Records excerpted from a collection
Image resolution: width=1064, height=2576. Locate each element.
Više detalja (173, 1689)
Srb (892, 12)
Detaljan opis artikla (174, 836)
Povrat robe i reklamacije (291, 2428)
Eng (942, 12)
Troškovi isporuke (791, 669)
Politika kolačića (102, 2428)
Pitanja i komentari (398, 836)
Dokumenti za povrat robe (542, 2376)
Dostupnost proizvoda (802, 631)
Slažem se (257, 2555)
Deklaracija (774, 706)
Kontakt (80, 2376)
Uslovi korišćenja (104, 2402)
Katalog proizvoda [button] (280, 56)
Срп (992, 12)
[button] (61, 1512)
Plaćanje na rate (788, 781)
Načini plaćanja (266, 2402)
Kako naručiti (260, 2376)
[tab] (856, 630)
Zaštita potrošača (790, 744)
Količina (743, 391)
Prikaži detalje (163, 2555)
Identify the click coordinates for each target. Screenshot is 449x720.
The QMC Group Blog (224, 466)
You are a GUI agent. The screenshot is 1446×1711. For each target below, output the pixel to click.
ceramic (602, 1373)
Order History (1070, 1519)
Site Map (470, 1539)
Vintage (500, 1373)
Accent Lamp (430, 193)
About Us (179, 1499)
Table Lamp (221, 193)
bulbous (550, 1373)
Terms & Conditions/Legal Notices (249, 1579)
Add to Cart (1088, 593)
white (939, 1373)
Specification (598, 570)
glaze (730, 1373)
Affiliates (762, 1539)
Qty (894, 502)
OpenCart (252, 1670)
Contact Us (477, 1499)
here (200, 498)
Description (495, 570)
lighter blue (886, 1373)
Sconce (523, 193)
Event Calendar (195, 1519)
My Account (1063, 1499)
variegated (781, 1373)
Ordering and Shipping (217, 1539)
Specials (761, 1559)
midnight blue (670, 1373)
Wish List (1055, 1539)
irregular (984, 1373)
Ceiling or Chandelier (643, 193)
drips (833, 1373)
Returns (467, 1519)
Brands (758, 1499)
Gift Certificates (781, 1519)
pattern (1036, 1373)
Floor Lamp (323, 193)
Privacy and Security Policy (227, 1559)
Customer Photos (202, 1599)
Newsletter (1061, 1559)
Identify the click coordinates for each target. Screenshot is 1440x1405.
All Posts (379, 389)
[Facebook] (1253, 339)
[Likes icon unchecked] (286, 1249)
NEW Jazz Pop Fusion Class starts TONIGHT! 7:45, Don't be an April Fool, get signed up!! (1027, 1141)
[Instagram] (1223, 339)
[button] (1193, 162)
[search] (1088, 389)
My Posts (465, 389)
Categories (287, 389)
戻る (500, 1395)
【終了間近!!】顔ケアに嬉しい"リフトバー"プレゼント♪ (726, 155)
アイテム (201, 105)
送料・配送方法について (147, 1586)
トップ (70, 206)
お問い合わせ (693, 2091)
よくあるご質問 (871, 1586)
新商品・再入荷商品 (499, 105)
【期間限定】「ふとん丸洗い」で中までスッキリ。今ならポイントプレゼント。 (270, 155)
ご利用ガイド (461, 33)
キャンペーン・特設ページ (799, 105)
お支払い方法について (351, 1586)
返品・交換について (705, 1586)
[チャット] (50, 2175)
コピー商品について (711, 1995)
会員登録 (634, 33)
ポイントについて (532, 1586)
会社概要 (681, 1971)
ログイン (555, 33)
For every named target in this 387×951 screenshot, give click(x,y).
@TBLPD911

**Task goal**
Transcribe the records above from the line holding "Kako naručiti (260, 2376)" down to the line holding "[Likes icon unchecked] (286, 1249)", inclusive, without adding anything.

**Worked solution**
Kako naručiti (260, 2376)
[tab] (856, 630)
Zaštita potrošača (790, 744)
Količina (743, 391)
Prikaži detalje (163, 2555)
Identify the click coordinates for each target. Screenshot is 449x720.
The QMC Group Blog (224, 466)
You are a GUI agent. The screenshot is 1446×1711. For each target below, output the pixel to click.
ceramic (602, 1373)
Order History (1070, 1519)
Site Map (470, 1539)
Vintage (500, 1373)
Accent Lamp (430, 193)
About Us (179, 1499)
Table Lamp (221, 193)
bulbous (550, 1373)
Terms & Conditions/Legal Notices (249, 1579)
Add to Cart (1088, 593)
white (939, 1373)
Specification (598, 570)
glaze (730, 1373)
Affiliates (762, 1539)
Qty (894, 502)
OpenCart (252, 1670)
Contact Us (477, 1499)
here (200, 498)
Description (495, 570)
lighter blue (886, 1373)
Sconce (523, 193)
Event Calendar (195, 1519)
My Account (1063, 1499)
variegated (781, 1373)
Ordering and Shipping (217, 1539)
Specials (761, 1559)
midnight blue (670, 1373)
Wish List (1055, 1539)
irregular (984, 1373)
Ceiling or Chandelier (643, 193)
drips (833, 1373)
Returns (467, 1519)
Brands (758, 1499)
Gift Certificates (781, 1519)
pattern (1036, 1373)
Floor Lamp (323, 193)
Privacy and Security Policy (227, 1559)
Customer Photos (202, 1599)
Newsletter (1061, 1559)
Identify the click coordinates for each target. Screenshot is 1440x1405.
All Posts (379, 389)
[Facebook] (1253, 339)
[Likes icon unchecked] (286, 1249)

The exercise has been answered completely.